10 June 2019

Global Britain: The GREAT partnership

By Penny Mordaunt MP

One of the things that has kept us going through the Brexit process is the promise of a Global Britain. The desire to reach out into the world, to forge our own partnerships and deals, as the United Kingdom, independent from the EU.

As conceived, Global Britain was to be powerful and compassionate. We wanted nations to be able to trade their way out of poverty, and for us to make a difference in the world through strong values. We could be so effective because of our capital, our communities, our commerce, our charity, our capacity, our technical expertise and professions. It was about all our nation was and had to offer.

Global Britain is not just a chance to re-establish our relationship with parts of the world beyond Europe’s borders, but also with our own nation too. To reconnect the British public with what they enable and what we together stand for, and make them proud of their country. Global Britain was as much about a domestic outlook as it was about our ambitions on the world stage. So how will we make that vision a reality?

A crisis of confidence

There are moments when we are proud of our nation, of the actions of our Armed Forces and our sporting heroes. But too often in recent times we have doubted our ability and our offer – our diplomacy, our defence and, of course, our development work. Why have we lacked confidence?
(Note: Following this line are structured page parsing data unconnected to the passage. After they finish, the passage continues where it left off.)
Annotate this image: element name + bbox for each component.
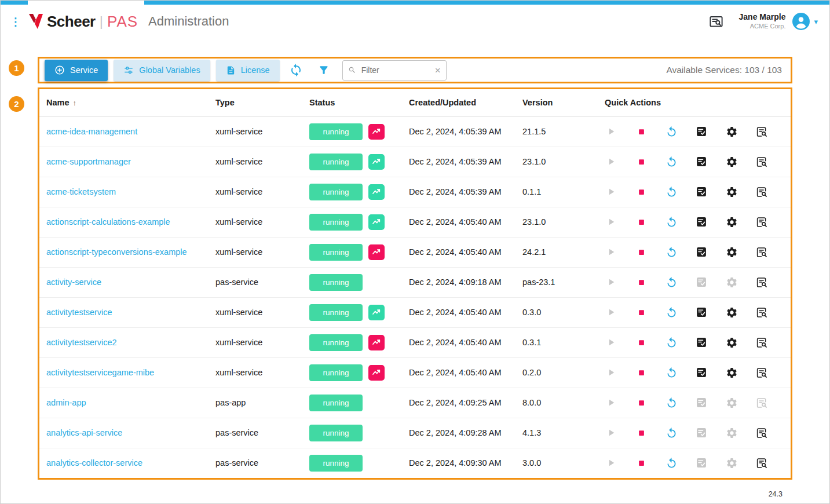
restart-icon-button[interactable] — [665, 156, 678, 168]
api-docs-icon-button[interactable] — [755, 276, 768, 288]
restart-icon-button[interactable] — [665, 397, 678, 409]
stop-icon-button[interactable] — [635, 127, 648, 136]
settings-icon-button[interactable] — [725, 457, 738, 469]
restart-icon-button[interactable] — [665, 186, 678, 198]
log-analyzer-icon[interactable] — [708, 14, 724, 30]
restart-icon-button[interactable] — [665, 427, 678, 439]
logs-icon-button[interactable] — [695, 457, 708, 469]
api-docs-icon-button[interactable] — [755, 367, 768, 379]
settings-icon-button[interactable] — [725, 306, 738, 319]
monitoring-chart-icon[interactable] — [368, 335, 385, 350]
restart-icon-button[interactable] — [665, 216, 678, 228]
stop-icon-button[interactable] — [635, 429, 648, 437]
logs-icon-button[interactable] — [695, 186, 708, 198]
monitoring-chart-icon[interactable] — [368, 305, 385, 320]
restart-icon-button[interactable] — [665, 306, 678, 319]
service-name-link[interactable]: analytics-collector-service — [46, 458, 142, 468]
monitoring-chart-icon[interactable] — [368, 154, 385, 170]
start-icon-button[interactable] — [605, 126, 617, 137]
start-icon-button[interactable] — [605, 428, 617, 438]
logs-icon-button[interactable] — [695, 427, 708, 439]
start-icon-button[interactable] — [605, 247, 617, 257]
service-name-link[interactable]: analytics-api-service — [46, 428, 122, 437]
filter-input[interactable] — [360, 65, 431, 75]
start-icon-button[interactable] — [605, 397, 617, 408]
settings-icon-button[interactable] — [725, 337, 738, 349]
service-name-link[interactable]: activitytestservice — [46, 308, 112, 317]
column-header-name[interactable]: Name↑ — [39, 89, 209, 116]
service-name-link[interactable]: actionscript-typeconversions-example — [46, 247, 187, 257]
service-name-link[interactable]: actionscript-calculations-example — [46, 217, 170, 227]
logs-icon-button[interactable] — [695, 126, 708, 137]
api-docs-icon-button[interactable] — [755, 397, 768, 409]
monitoring-chart-icon[interactable] — [368, 184, 385, 200]
api-docs-icon-button[interactable] — [755, 186, 768, 198]
filter-funnel-icon[interactable] — [318, 64, 330, 76]
monitoring-chart-icon[interactable] — [368, 244, 385, 260]
settings-icon-button[interactable] — [725, 427, 738, 439]
start-icon-button[interactable] — [605, 337, 617, 348]
monitoring-chart-icon[interactable] — [368, 124, 385, 140]
start-icon-button[interactable] — [605, 277, 617, 287]
stop-icon-button[interactable] — [635, 368, 648, 377]
clear-filter-icon[interactable]: × — [435, 65, 441, 75]
api-docs-icon-button[interactable] — [755, 306, 768, 319]
global-variables-button[interactable]: Global Variables — [114, 60, 210, 81]
logs-icon-button[interactable] — [695, 367, 708, 378]
service-name-link[interactable]: activitytestservicegame-mibe — [46, 368, 154, 377]
stop-icon-button[interactable] — [635, 248, 648, 257]
restart-icon-button[interactable] — [665, 337, 678, 349]
monitoring-chart-icon[interactable] — [368, 214, 385, 230]
settings-icon-button[interactable] — [725, 397, 738, 409]
refresh-list-icon[interactable] — [289, 63, 303, 77]
api-docs-icon-button[interactable] — [755, 216, 768, 228]
settings-icon-button[interactable] — [725, 367, 738, 379]
settings-icon-button[interactable] — [725, 216, 738, 228]
stop-icon-button[interactable] — [635, 338, 648, 347]
start-icon-button[interactable] — [605, 458, 617, 468]
start-icon-button[interactable] — [605, 156, 617, 167]
stop-icon-button[interactable] — [635, 308, 648, 317]
start-icon-button[interactable] — [605, 187, 617, 197]
restart-icon-button[interactable] — [665, 246, 678, 258]
monitoring-chart-icon[interactable] — [368, 365, 385, 381]
column-header-version[interactable]: Version — [515, 89, 598, 116]
service-name-link[interactable]: acme-idea-management — [46, 127, 137, 136]
logs-icon-button[interactable] — [695, 337, 708, 348]
api-docs-icon-button[interactable] — [755, 126, 768, 138]
api-docs-icon-button[interactable] — [755, 337, 768, 349]
stop-icon-button[interactable] — [635, 399, 648, 407]
restart-icon-button[interactable] — [665, 457, 678, 469]
stop-icon-button[interactable] — [635, 158, 648, 166]
settings-icon-button[interactable] — [725, 126, 738, 138]
stop-icon-button[interactable] — [635, 278, 648, 287]
service-name-link[interactable]: acme-ticketsystem — [46, 187, 116, 196]
settings-icon-button[interactable] — [725, 156, 738, 168]
menu-kebab-icon[interactable]: ⋮ — [5, 15, 26, 28]
column-header-status[interactable]: Status — [302, 89, 402, 116]
user-avatar[interactable] — [792, 13, 810, 30]
column-header-type[interactable]: Type — [209, 89, 302, 116]
start-icon-button[interactable] — [605, 367, 617, 378]
service-name-link[interactable]: activitytestservice2 — [46, 338, 117, 347]
api-docs-icon-button[interactable] — [755, 246, 768, 258]
service-name-link[interactable]: admin-app — [46, 398, 86, 407]
settings-icon-button[interactable] — [725, 276, 738, 288]
stop-icon-button[interactable] — [635, 218, 648, 227]
chevron-down-icon[interactable]: ▾ — [814, 17, 818, 26]
api-docs-icon-button[interactable] — [755, 457, 768, 469]
settings-icon-button[interactable] — [725, 246, 738, 258]
logs-icon-button[interactable] — [695, 246, 708, 258]
api-docs-icon-button[interactable] — [755, 156, 768, 168]
license-button[interactable]: License — [216, 60, 280, 81]
stop-icon-button[interactable] — [635, 459, 648, 468]
add-service-button[interactable]: Service — [45, 60, 108, 81]
api-docs-icon-button[interactable] — [755, 427, 768, 439]
logs-icon-button[interactable] — [695, 216, 708, 228]
logs-icon-button[interactable] — [695, 156, 708, 167]
service-name-link[interactable]: activity-service — [46, 277, 101, 287]
logs-icon-button[interactable] — [695, 397, 708, 408]
start-icon-button[interactable] — [605, 217, 617, 227]
logs-icon-button[interactable] — [695, 306, 708, 318]
logs-icon-button[interactable] — [695, 276, 708, 288]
In part it is because the challenges facing our generation can seem overwhelming. How to achieve peace and stability in the Middle East. Ending extreme poverty in Africa. Being relevant to emerging powers. Delivering the Global Goals from which we are so far adrift. The scientific challenges of global health insecurity and antimicrobial resistance. The challenge of ensuring that new technology is a force for good. Protecting the environment and biodiversity. Dealing with the consequences of climate change. Uncontrolled migration, and the increasing number of stateless and displaced people. The challenge of China. The threat from Russia. The ever-changing shape of violent extremism and terrorism, cyber threats, organised crime and illicit money flows.

We have what appears to be a crisis of leadership in the West. People feel let down by their leaders and their institutions. We’ve had the banking crisis in 2008. Institutions methodically pulling the rug out from under the feet of wealth-creating entrepreneurs in order to keep their own balance sheets strong. Big business cheating. The vehicle emissions scandal, the failure of regulation, the failure to protect the consumer. Many charities have lost support from hard-working donors and life-long believers due to incompetence, or extravagance, or the tolerance of predatory behaviour towards the world’s most vulnerable people. And we don’t trust our political leaders. In recent times, our politics has sometimes failed to lead those it serves. Critics claim the aid budget “is wasted”, our foreign policy effects are short term, and the executive can no longer be trusted to deploy Her Majesty’s Armed Forces without a parliamentary check.

The need for a strategy and an action plan to cope with all of that is magnified for our citizens through the prism of social media, which demands the impossible from its politicians – immediate and simple answers to complex, long-burn challenges.

As a consequence, cynicism and pessimism prevails. Love is in short supply. It is easier to give up than try. Or better still, let’s not start at all. Better to disengage, better to retreat. To save our resources, to save our energy. Protectionism, tied aid and populism appear a much safer bet.

We feel powerless and impotent. And how it feels matters. It affects our ambition. It affects what we believe is possible. It affects our direction as a nation.

Have we lost confidence in our own ability and right to exercise hard and soft power? Have we forgotten why we have the values that we do? Why free trade and freedom matter? Are we afraid of the future? The necessary conditions for Global Britain to be possible seem a distant hope. So how do we regain our confidence in what is possible and what our nation can do?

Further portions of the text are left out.